Re: [net PATCH] tcp: Mark fastopen SYN packet as lost when receiving ICMP_TOOBIG/ICMP_FRAG_NEEDED
From: Eric Dumazet
Date:  Fri Dec 11 2020 - 14:19:38 EST
On Fri, Dec 11, 2020 at 6:15 PM Alexander Duyck
<alexander.duyck@xxxxxxxxx> wrote:
>
> On Fri, Dec 11, 2020 at 8:22 AM Eric Dumazet <edumazet@xxxxxxxxxx> wrote:
> >
> > On Fri, Dec 11, 2020 at 5:03 PM Alexander Duyck
> > <alexander.duyck@xxxxxxxxx> wrote:
> >
> > > That's fine. I can target this for net-next. I had just selected net
> > > since I had considered it a fix, but I suppose it could be considered
> > > a behavioral change.
> >
> > We are very late in the 5.10 cycle, and we never handled ICMP in this
> > state, so net-next is definitely better.
> >
> > Note that RFC 7413 states in 4.1.3 :
> >
> >  The client MUST cache cookies from servers for later Fast Open
> >    connections.  For a multihomed client, the cookies are dependent on
> >    the client and server IP addresses.  Hence, the client should cache
> >    at most one (most recently received) cookie per client and server IP
> >    address pair.
> >
> >    When caching cookies, we recommend that the client also cache the
> >    Maximum Segment Size (MSS) advertised by the server.  The client can
> >    cache the MSS advertised by the server in order to determine the
> >    maximum amount of data that the client can fit in the SYN packet in
> >    subsequent TFO connections.  Caching the server MSS is useful
> >    because, with Fast Open, a client sends data in the SYN packet before
> >    the server announces its MSS in the SYN-ACK packet.  If the client
> >    sends more data in the SYN packet than the server will accept, this
> >    will likely require the client to retransmit some or all of the data.

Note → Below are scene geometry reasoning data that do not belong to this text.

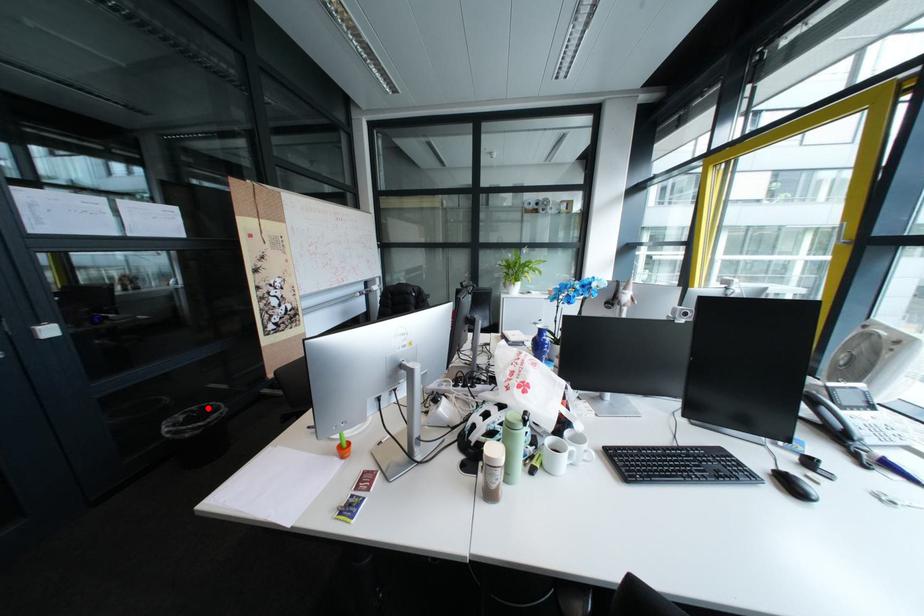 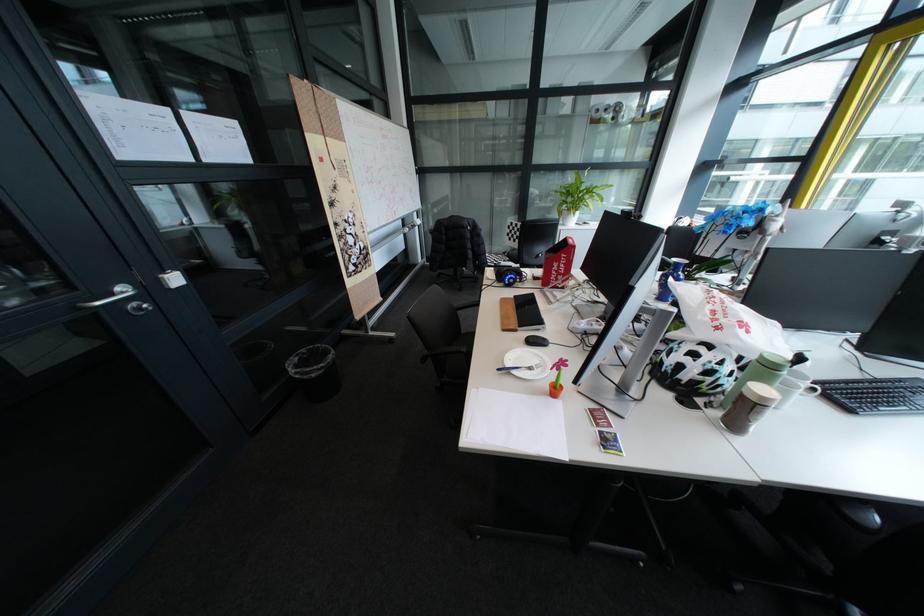 Question: I am providing you with two images of the same scene from different viewpoints. In image1, a red point is highlighted. Considering the same 3D point in image2, which of the following is correct?

Choices:
 (A) It is closer
 (B) It is farther

Answer: (A) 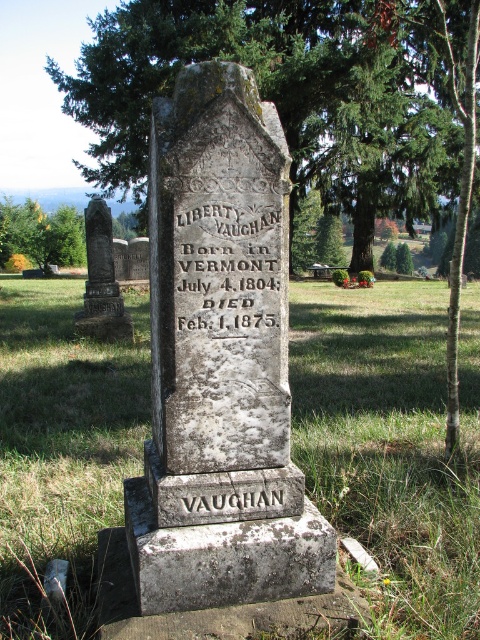 You are a gardener tasked with trimming plants around the green leafy tree at center and the rusty metal gravestone at left. Which object requires more attention to avoid blocking the path between them?

The green leafy tree at center requires more attention because its width surpasses that of the rusty metal gravestone at left, meaning it is more likely to block the path between them.

You are a gardener tasked with trimming the green leafy tree at center and the rusty metal gravestone at left. Which object requires more attention to avoid damaging the other? Please explain based on their sizes.

The green leafy tree at center is larger in size than the rusty metal gravestone at left. Therefore, when trimming the tree, more attention is needed to ensure branches do not overhang and damage the gravestone.

You are standing in a cemetery and see the gray stone gravestone at center and the rusty metal gravestone at left. Which one is positioned lower in the image?

The gray stone gravestone at center is positioned lower than the rusty metal gravestone at left. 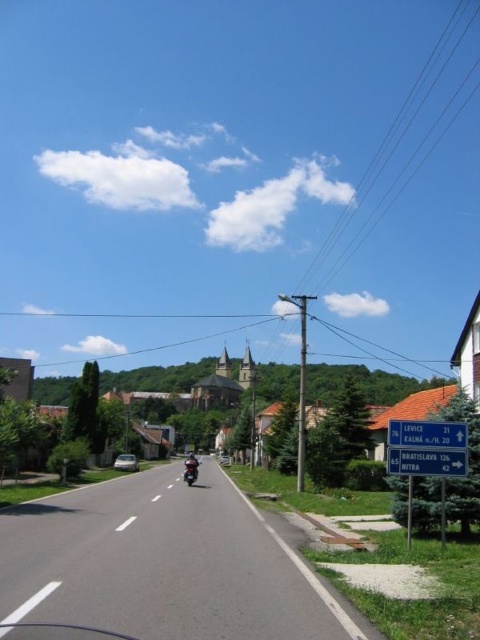 Question: Is blue plastic sign at upper right further to the viewer compared to shiny black motorcycle at center?

Choices:
 (A) no
 (B) yes

Answer: (A)

Question: Which object is closer to the camera taking this photo?

Choices:
 (A) white plastic sign at center right
 (B) shiny black motorcycle at center

Answer: (A)

Question: Among these objects, which one is farthest from the camera?

Choices:
 (A) shiny black motorcycle at center
 (B) white plastic sign at center right

Answer: (A)

Question: Is white plastic sign at center right positioned in front of shiny black motorcycle at center?

Choices:
 (A) yes
 (B) no

Answer: (A)

Question: Can you confirm if white plastic sign at center right is positioned to the right of blue plastic sign at upper right?

Choices:
 (A) yes
 (B) no

Answer: (B)

Question: Which of the following is the closest to the observer?

Choices:
 (A) shiny black motorcycle at center
 (B) blue plastic sign at upper right
 (C) white plastic sign at center right

Answer: (C) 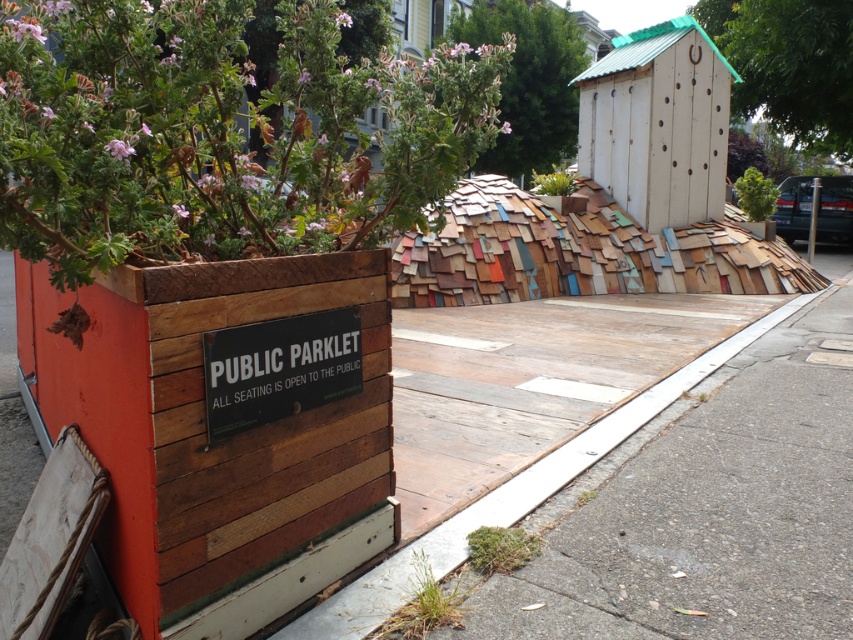 Can you confirm if pink matte flower at upper left is bigger than pink petal at upper center?

Actually, pink matte flower at upper left might be smaller than pink petal at upper center.

What are the coordinates of `pink matte flower at upper left` in the screenshot? It's located at (119, 148).

Does point (61, 412) lie in front of point (444, 595)?

No, it is not.

Does wooden planter at left appear under green grass at lower center?

Actually, wooden planter at left is above green grass at lower center.

Which is behind, point (91, 346) or point (421, 621)?

Point (421, 621)

Find the location of `wooden planter at left`. wooden planter at left is located at coordinates (219, 426).

Is the position of green grass at lower center less distant than that of pink matte flower at upper left?

No, green grass at lower center is further to the viewer.

Is point (456, 624) positioned in front of point (120, 141)?

No, (456, 624) is behind (120, 141).

The height and width of the screenshot is (640, 853). What are the coordinates of `green grass at lower center` in the screenshot? It's located at (422, 605). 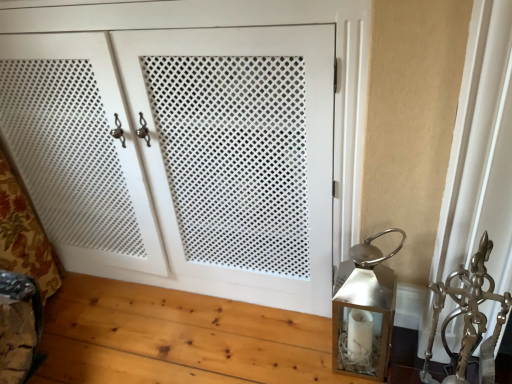 Question: Is metallic silver sculpture at right wider than white matte cabinet doors at center?

Choices:
 (A) yes
 (B) no

Answer: (B)

Question: Can you confirm if metallic silver sculpture at right is thinner than white matte cabinet doors at center?

Choices:
 (A) yes
 (B) no

Answer: (A)

Question: Is metallic silver sculpture at right shorter than white matte cabinet doors at center?

Choices:
 (A) no
 (B) yes

Answer: (B)

Question: Is metallic silver sculpture at right far away from white matte cabinet doors at center?

Choices:
 (A) yes
 (B) no

Answer: (B)

Question: Does metallic silver sculpture at right have a greater height compared to white matte cabinet doors at center?

Choices:
 (A) no
 (B) yes

Answer: (A)

Question: Is metallic silver sculpture at right aimed at white matte cabinet doors at center?

Choices:
 (A) yes
 (B) no

Answer: (B)

Question: Is silver metallic lantern at right at the left side of white matte cabinet doors at center?

Choices:
 (A) yes
 (B) no

Answer: (B)

Question: From a real-world perspective, is silver metallic lantern at right below white matte cabinet doors at center?

Choices:
 (A) no
 (B) yes

Answer: (B)

Question: Considering the relative sizes of silver metallic lantern at right and white matte cabinet doors at center in the image provided, is silver metallic lantern at right smaller than white matte cabinet doors at center?

Choices:
 (A) yes
 (B) no

Answer: (A)

Question: Does silver metallic lantern at right have a greater height compared to white matte cabinet doors at center?

Choices:
 (A) no
 (B) yes

Answer: (A)

Question: Considering the relative sizes of silver metallic lantern at right and white matte cabinet doors at center in the image provided, is silver metallic lantern at right wider than white matte cabinet doors at center?

Choices:
 (A) no
 (B) yes

Answer: (A)

Question: From the image's perspective, is silver metallic lantern at right located above white matte cabinet doors at center?

Choices:
 (A) yes
 (B) no

Answer: (B)

Question: Can you confirm if white matte cabinet doors at center is thinner than metallic silver sculpture at right?

Choices:
 (A) yes
 (B) no

Answer: (B) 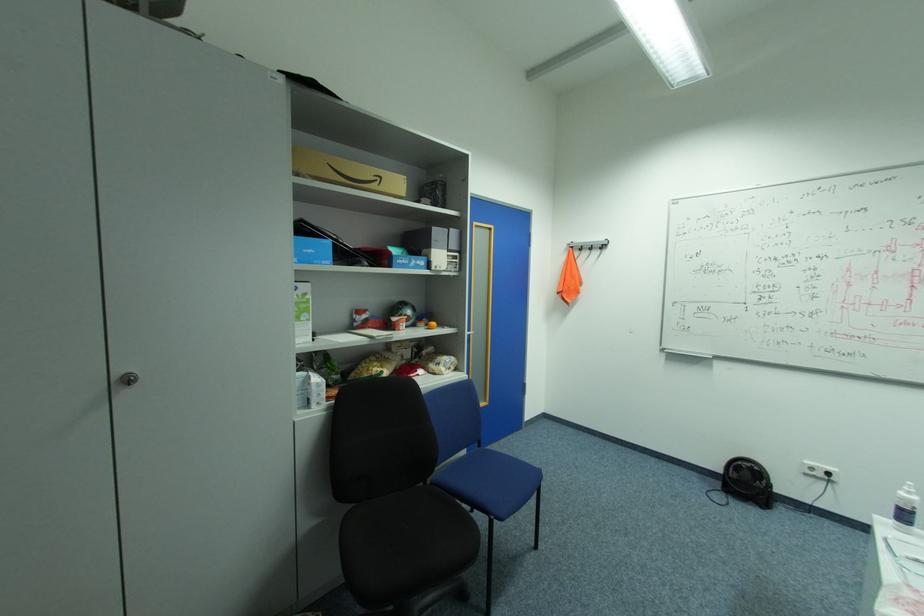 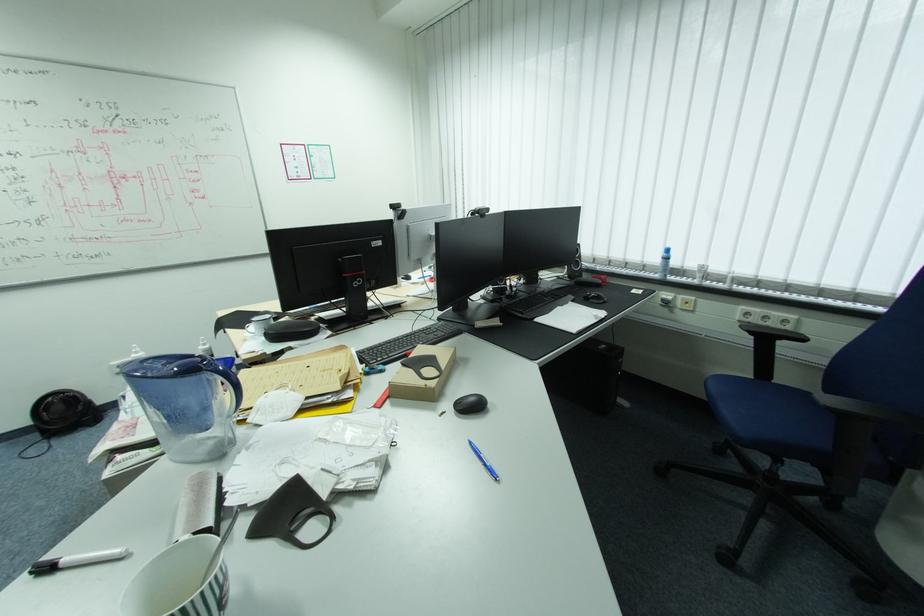 How did the camera likely rotate?

The camera's rotation is toward right-down. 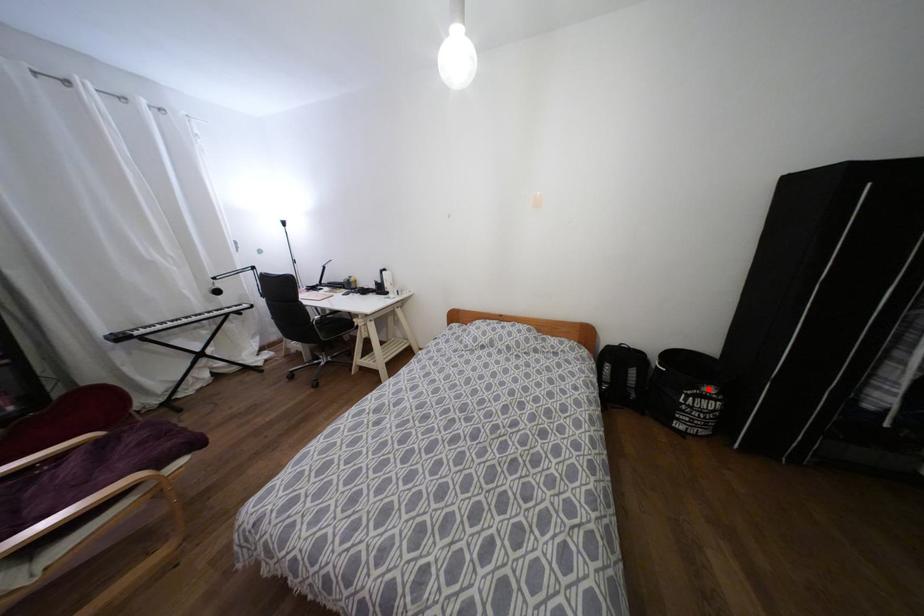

> >    Hence, caching the server MSS can enhance performance.
> >
> >    Without a cached server MSS, the amount of data in the SYN packet is
> >    limited to the default MSS of 536 bytes for IPv4 [RFC1122] and 1220
> >    bytes for IPv6 [RFC2460].  Even if the client complies with this
> >    limit when sending the SYN, it is known that an IPv4 receiver
> >    advertising an MSS less than 536 bytes can receive a segment larger
> >    than it is expecting.
> >
> >    If the cached MSS is larger than the typical size (1460 bytes for
> >    IPv4 or 1440 bytes for IPv6), then the excess data in the SYN packet
> >    may cause problems that offset the performance benefit of Fast Open.
> >    For example, the unusually large SYN may trigger IP fragmentation and
> >    may confuse firewalls or middleboxes, causing SYN retransmission and
> >    other side effects.  Therefore, the client MAY limit the cached MSS
> >    to 1460 bytes for IPv4 or 1440 for IPv6.
> >
> >
> > Relying on ICMP is fragile, since they can be filtered in some way.
>
> In this case I am not relying on the ICMP, but thought that since I
> have it I should make use of it. WIthout the ICMP we would still just
> be waiting on the retransmit timer.
>
> The problem case has a v6-in-v6 tunnel between the client and the
> endpoint so both ends assume an MTU 1500 and advertise a 1440 MSS
> which works fine until they actually go to send a large packet between
> the two. At that point the tunnel is triggering an ICMP_TOOBIG and the
> endpoint is stalling since the MSS is dropped to 1400, but the SYN and
> data payload were already smaller than that so no retransmits are
> being triggered. This results in TFO being 1s slower than non-TFO
> because of the failure to trigger the retransmit for the frame that
> violated the PMTU. The patch is meant to get the two back into
> comparable times.
Okay... Have you studied why tcp_v4_mtu_reduced() (and IPv6 equivalent)
code does not yet handle the retransmit in TCP_SYN_SENT state ?